The South Asian nation is the world’s fourth largest Muslim polity (following Indonesia, Pakistan and India) and has had a rough existence. Monsoon rains, a series of coups and economic challenges have long cemented the country’s reputation among many in the West as a basket case, although this is unfair. Adding to the uncertainty has been an ongoing tiff between the ‘battling begums’, two leading female politicians who have swapped power over the past two decades (and tend to charge the other with a variety of crimes once in office).
As if this is not enough, Bangladesh has been beset with terrorist attacks over the past years.
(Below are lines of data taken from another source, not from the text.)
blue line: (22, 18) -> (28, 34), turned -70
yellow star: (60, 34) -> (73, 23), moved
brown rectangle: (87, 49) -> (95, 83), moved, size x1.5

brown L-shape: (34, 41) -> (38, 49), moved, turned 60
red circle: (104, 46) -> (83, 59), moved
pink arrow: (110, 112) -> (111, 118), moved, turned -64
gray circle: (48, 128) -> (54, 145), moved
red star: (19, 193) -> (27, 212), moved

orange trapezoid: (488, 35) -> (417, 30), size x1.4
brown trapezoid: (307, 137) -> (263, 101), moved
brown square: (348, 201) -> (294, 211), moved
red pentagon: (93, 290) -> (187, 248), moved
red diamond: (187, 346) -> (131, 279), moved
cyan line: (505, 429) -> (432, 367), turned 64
These incidents tend to be small-scale in nature – assassinations of people labelled ‘enemies of Islam’ by violent extremists – although the Holey Artisan Bakery attack on July 1, 2016 (masterminded by a Canadian on OUR national day to boot) killed 20 people, mostly foreigners. The victims in other plots have included Buddhists, Hindus, atheists, LGBTQ activists and converts from Islam (for a comprehensive discussion on this scourge see chapter 4 of my latest book The Lesser Jihads). This was a very scary time for Bangladeshis.
Has it returned?
A few days ago (June 11), a ‘free-thinker’, Shahjahan Bachchu, was killed by four men on motorbikes in Munshiganj district, just outside the capital city Dhaka, by shooting him in the chest at point-blank range. Police are investigating and not yet willing to call this a terrorist attack – yet. This has not stopped at least one op-ed writer from doing so. The victim was a known critic of religion and had voiced concerns that he would be targeted by extremists for his openly-expressed views.
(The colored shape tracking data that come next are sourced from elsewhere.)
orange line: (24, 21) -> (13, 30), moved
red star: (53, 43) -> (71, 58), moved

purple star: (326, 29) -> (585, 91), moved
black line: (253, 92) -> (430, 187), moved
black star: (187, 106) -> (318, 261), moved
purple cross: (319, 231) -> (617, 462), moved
This attack does bear the hallmarks of a terrorist incident. It shares many characteristics of earlier ones: those with ‘unpopular’ opinions are targeted; the plot is low-scale and low-tech, and; there is a desire to strike fear into those who do not bow to the narrow extremist Weltanschauung. And yet, as my readers know, I am very hesitant to label an act terrorist in nature until we know a lot more information. Hell, I still reserve judgment on the truck attack in Toronto last month despite the unwavering – and nasty – beating I took on social media for not calling Alek Minassian a terrorist right away.
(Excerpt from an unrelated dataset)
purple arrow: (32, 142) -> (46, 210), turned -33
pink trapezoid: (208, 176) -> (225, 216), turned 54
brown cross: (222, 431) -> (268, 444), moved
So, no, we don’t know yet exactly what the motives were behind the murder of this Bangladeshi citizen. I await the police investigation, as should you before you jump to conclusions. In fact, we have to give the Bangladeshi law enforcement agencies credit – even if some see an overbearing response in some instances. The Rapid Action Battalion (RAB) for one has done a great job to interdict plots and neutralise extremists. As a result we have not seen the same pace of attacks since late 2016.
I for one hope that this heinous crime is not terrorist in nature. Bangladesh has had its share of challenges over the past half century and there are undoubtedly more to come. A return to a spate of Islamist extremism would not be a welcome addition to the trials the country already faces.